Hücre zarındaki taşıyıcılar genellikle protein yapısında moleküllerdir. Bir taşıyıcı protein aynı anda iki ya da daha fazla molekülü bağlar aynı yöne doğru taşır ise buna simport, zıt iki yöne doğru taşırsa buna antiport denilir

Kişi böbreğin idrarı konsantre etme fonksiyonu sayesinde çok az sıvı içinde zorunlu ozmolar yükü atarak vücut sıvı hacmini ve ozmolaritesini dengede tutmaya çalışır. Konsantre idrar çıkarabilmek içinde iki zorunlu koşul vardır:

  1. Yüksek ADH konsantrasyonu
  2. Hiperozmolar böbrek medullası

Böbreklerin bozulmuş asit baz dengesini düzeltmesi 3 şekilde olur:

  1. Filtre olan bikarbonat iyonlarını geri emerek
  2. Hidrojen iyonlarını tübül lümenine salgılayarak
  3. Gerektiğinde yeni bikarbonat iyonları sentezleyerek

İdrar oluşumu sırasında gerçekleşen geri emilim ve sekresyonun sonucunda oluşan idrar hacmi ve içeriğinin ayarlanmasında hormonlar ve sinir sistemi de etki gösterir.

  • Aldosteron:
  • Anjiotensinojen II
  • Antidiüretik hormon (ADH
  • Atrial Natriüretik peptid (ANP):
  • Paratriod hormon
  • Sempatik sinir sistemi:

Üreterler, Mesane ve Miksiyon (İşeme)

Üreterler iki adet, böbrek pelvisinden aşağı doğru uzanarak mesaneye giren, tüp şeklindeki düz kastan oluşmuş yapılardır. Kasılabilir özelliktedirler. Peristaltik kasılmalarla idrarı böbrekten mesanaya taşırlar.
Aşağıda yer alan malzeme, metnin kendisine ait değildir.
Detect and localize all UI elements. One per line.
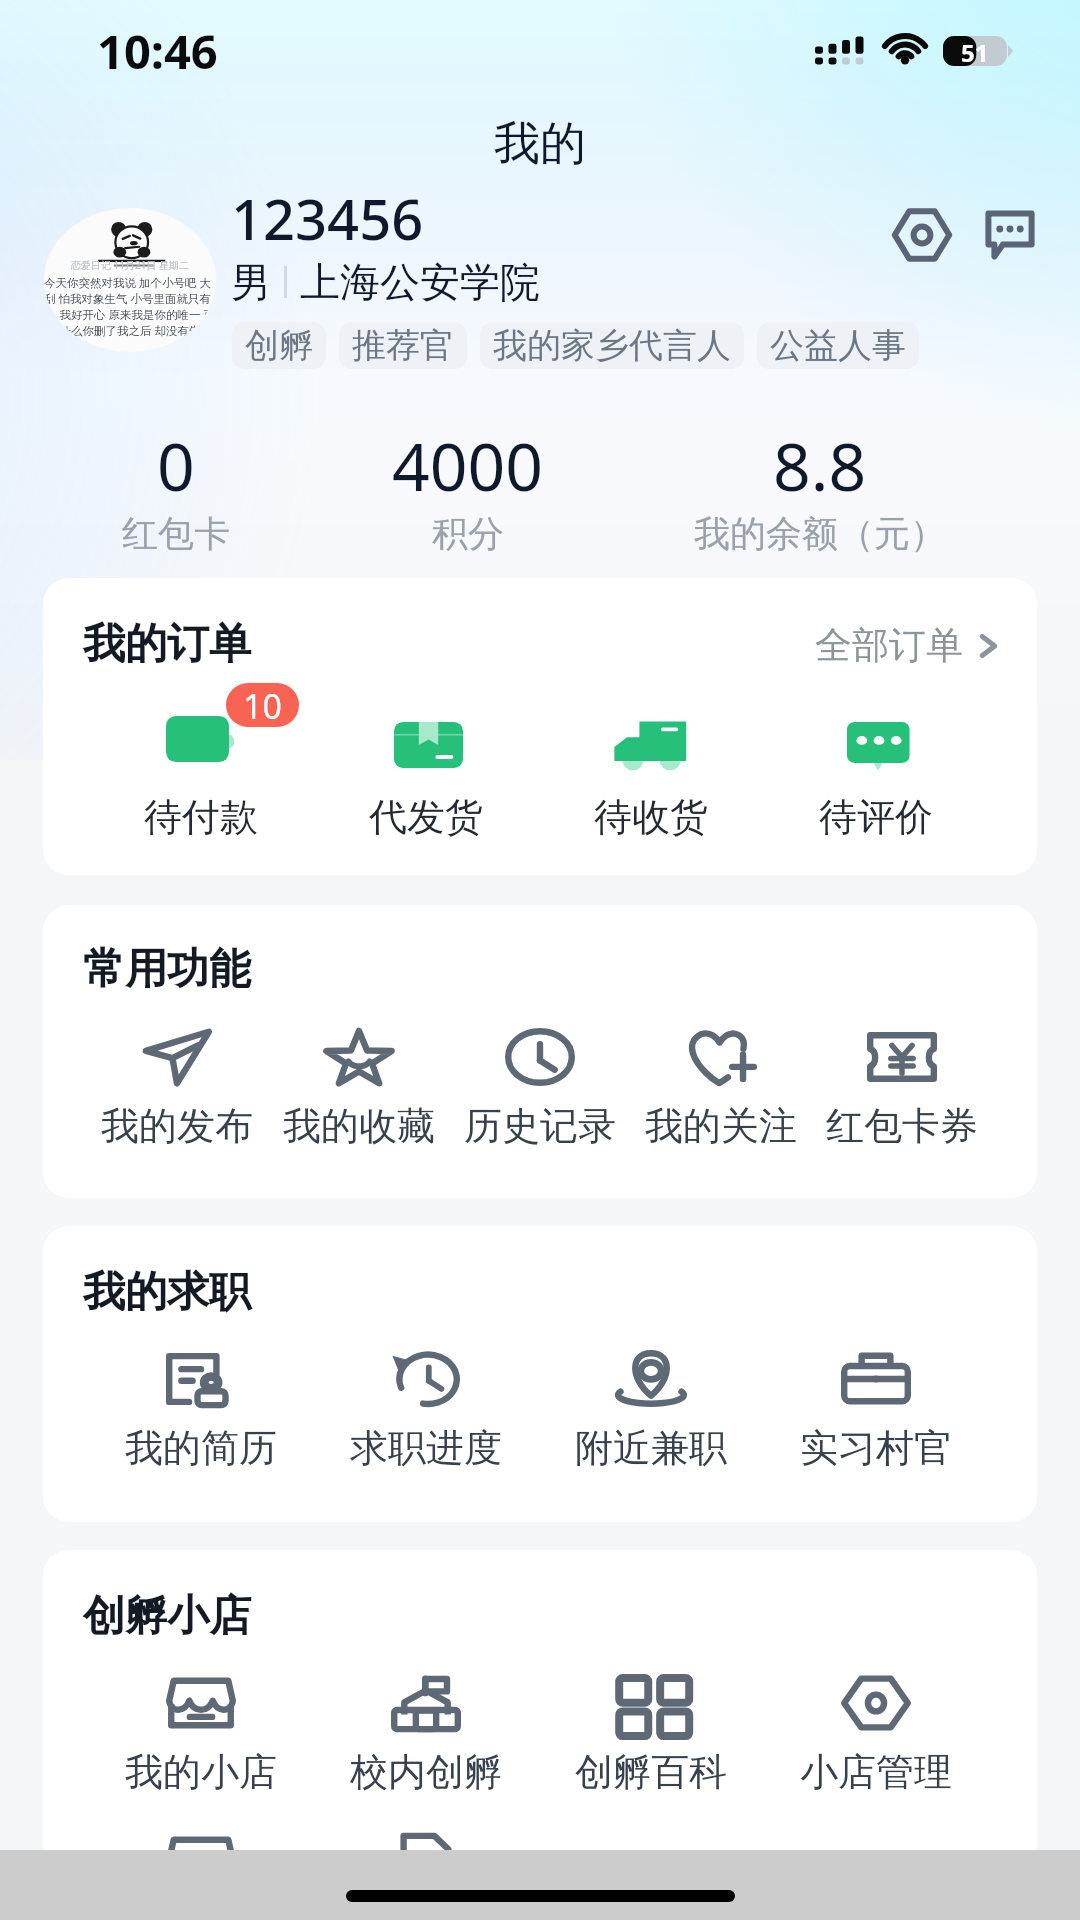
button[interactable]: Settings <box>880 193 964 277</box>
staticText: 刮 怕我对象生气 小号里面就只有你一 <box>44 291 216 307</box>
button[interactable]: 10 <box>89 707 313 841</box>
staticText: 我的关注 <box>645 1102 797 1150</box>
staticText: 我的发布 <box>101 1102 253 1150</box>
button[interactable]: 附近兼职 <box>538 1350 763 1472</box>
staticText: 代发货 <box>369 793 483 841</box>
staticText: 男 <box>231 257 271 307</box>
staticText: 公益人事 <box>770 324 906 367</box>
button[interactable]: 历史记录 <box>449 1028 630 1150</box>
button[interactable]: 校内创孵 <box>313 1674 538 1796</box>
staticText: 今天你突然对我说 加个小号吧 大号互 <box>44 275 216 291</box>
staticText: 我的家乡代言人 <box>493 324 731 367</box>
staticText: 待收货 <box>594 793 708 841</box>
staticText: 10:46 <box>97 19 218 83</box>
staticText: 积分 <box>432 511 504 556</box>
button[interactable]: 8.8 <box>640 399 1000 556</box>
staticText: 创孵小店 <box>83 1590 251 1643</box>
staticText: 10 <box>243 683 282 727</box>
button[interactable]: 公益人事 <box>757 322 919 369</box>
button[interactable]: 推荐官 <box>339 322 467 369</box>
staticText: 123456 <box>231 180 424 256</box>
button[interactable]: 实习村官 <box>763 1350 988 1472</box>
staticText: 8.8 <box>773 420 867 510</box>
staticText: 创孵 <box>245 324 313 367</box>
button[interactable]: 4000 <box>288 399 648 556</box>
staticText: 我的求职 <box>83 1266 251 1319</box>
staticText: 51 <box>961 36 989 66</box>
button[interactable]: 全部订单 <box>815 622 1001 669</box>
button[interactable]: Messages <box>968 193 1052 277</box>
staticText: 我的收藏 <box>283 1102 435 1150</box>
staticText: 我的简历 <box>125 1424 277 1472</box>
button[interactable]: 创孵百科 <box>538 1674 763 1796</box>
staticText: 小店管理 <box>800 1748 952 1796</box>
button[interactable]: 我的家乡代言人 <box>480 322 744 369</box>
button[interactable]: 我的关注 <box>630 1028 811 1150</box>
staticText: 我的 <box>494 115 586 173</box>
staticText: 校内创孵 <box>350 1748 502 1796</box>
staticText: 待付款 <box>144 793 258 841</box>
button[interactable]: 我的发布 <box>86 1028 268 1150</box>
staticText: 创孵百科 <box>575 1748 727 1796</box>
button[interactable] <box>89 1833 313 1870</box>
staticText: 我的小店 <box>125 1748 277 1796</box>
button[interactable]: 求职进度 <box>313 1350 538 1472</box>
button[interactable]: 小店管理 <box>763 1674 988 1796</box>
staticText: 红包卡券 <box>826 1102 978 1150</box>
staticText: 推荐官 <box>352 324 454 367</box>
button[interactable]: Avatar <box>44 208 216 352</box>
button[interactable] <box>313 1833 538 1870</box>
staticText: 附近兼职 <box>575 1424 727 1472</box>
button[interactable]: 待评价 <box>763 707 988 841</box>
button[interactable]: 创孵 <box>232 322 326 369</box>
button[interactable]: 我的小店 <box>89 1674 313 1796</box>
staticText: 全部订单 <box>815 622 963 669</box>
staticText: 实习村官 <box>800 1424 952 1472</box>
staticText: 0 <box>157 420 195 510</box>
staticText: 求职进度 <box>350 1424 502 1472</box>
staticText: 为什么你删了我之后 却没有告诉 <box>48 323 212 339</box>
staticText: 我的余额（元） <box>694 511 946 556</box>
staticText: 我的订单 <box>83 618 251 671</box>
staticText: 上海公安学院 <box>300 257 540 307</box>
button[interactable]: 0 <box>0 399 356 556</box>
button[interactable] <box>763 1833 988 1870</box>
staticText: 恋爱日记 11月21日 星期二 <box>71 258 190 272</box>
button[interactable]: 我的简历 <box>89 1350 313 1472</box>
button[interactable]: 待收货 <box>538 707 763 841</box>
staticText: 历史记录 <box>464 1102 616 1150</box>
staticText: 人 我好开心 原来我是你的唯一 可 <box>45 307 215 323</box>
staticText: 红包卡 <box>122 511 230 556</box>
button[interactable]: 红包卡券 <box>811 1028 992 1150</box>
staticText: 4000 <box>392 420 544 510</box>
button[interactable] <box>538 1833 763 1870</box>
staticText: 待评价 <box>819 793 933 841</box>
button[interactable]: 我的收藏 <box>268 1028 449 1150</box>
button[interactable]: 代发货 <box>313 707 538 841</box>
staticText: 常用功能 <box>83 943 251 996</box>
Mesane, boyun ve gövde olmak üzere iki kısımdan oluşan düz kas yapısında, bir rezervuar gibi görev görerek idrarı biriktiren organdır. Gövde düz kasına detrusor kası denilir. Detrusor kası, düzensiz dağılmış, aralarında düşük dirençli elektriksel köprüler olan düz kas hücrelerinden oluşmuştur ve sinsityum özelliğindedir.
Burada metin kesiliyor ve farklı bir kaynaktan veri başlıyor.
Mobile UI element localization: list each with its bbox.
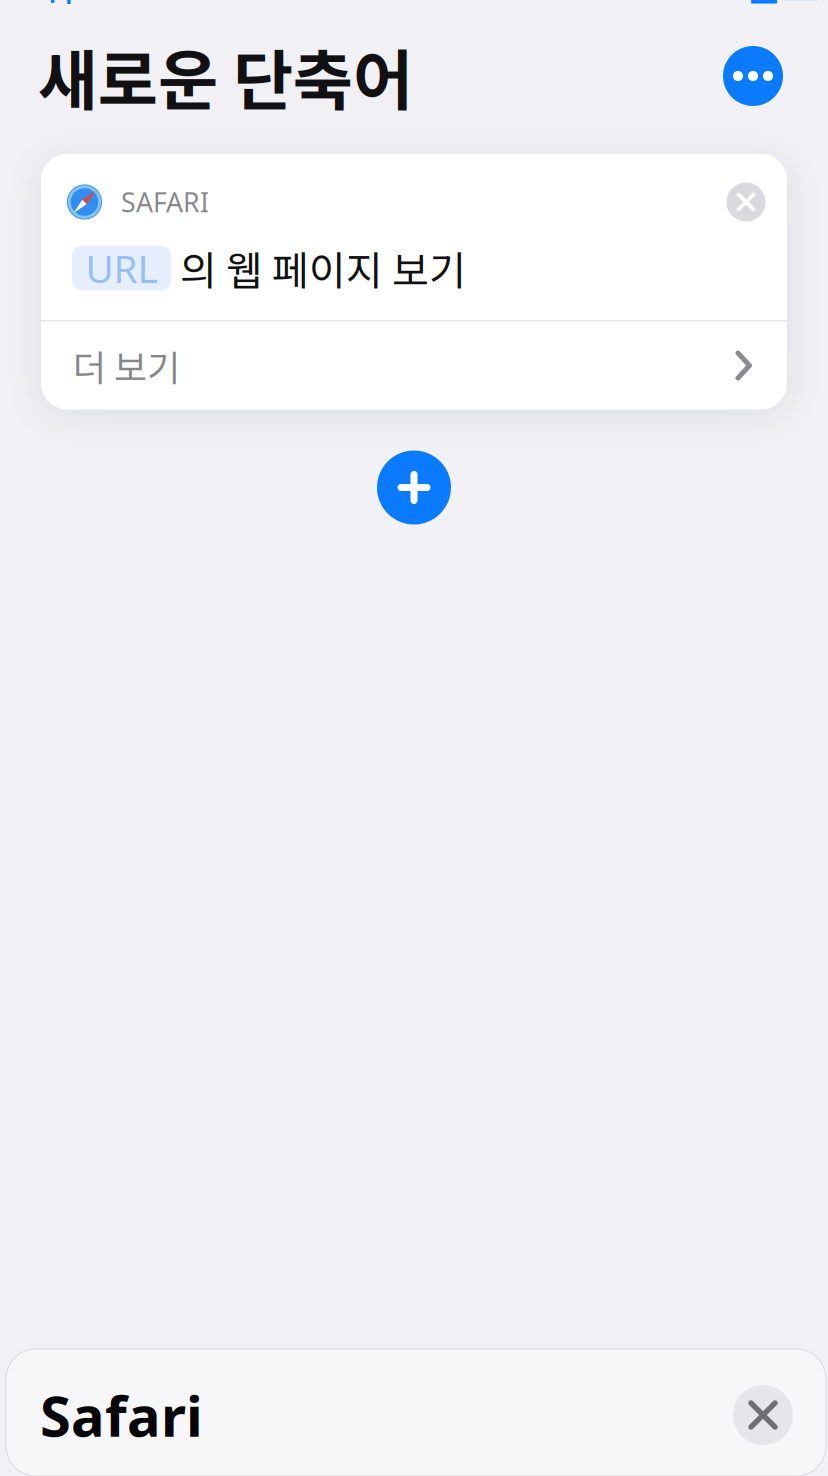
- staticText: 취소: [38, 0, 114, 13]
- staticText: 새로운 단축어: [38, 29, 413, 123]
- button[interactable]: 완료: [744, 0, 820, 13]
- button[interactable]: Close: [731, 1383, 795, 1447]
- staticText: Safari: [40, 1378, 203, 1452]
- staticText: 의 웹 페이지 보기: [180, 239, 466, 297]
- staticText: URL: [86, 242, 158, 294]
- staticText: 더 보기: [73, 339, 180, 392]
- button[interactable]: 취소: [38, 0, 114, 13]
- staticText: SAFARI: [121, 184, 209, 220]
- staticText: 완료: [744, 0, 820, 13]
- button[interactable]: 더 보기: [41, 322, 787, 410]
- button[interactable]: More options: [721, 44, 785, 108]
- button[interactable]: Remove action: [723, 179, 769, 225]
- button[interactable]: Add action: [374, 448, 454, 528]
Mesanenin dolduğu zaman idrarı boşaltmasına işeme (miksiyon) denir. İşeme bir otonomik medulla spinalis refleksidir. Kese idrarla dolmaya başlayınca gerilen gövdeden kalkan uyarılar kesenin duyu nöronları ile medulla spinalisin sakral kısmına iletilir.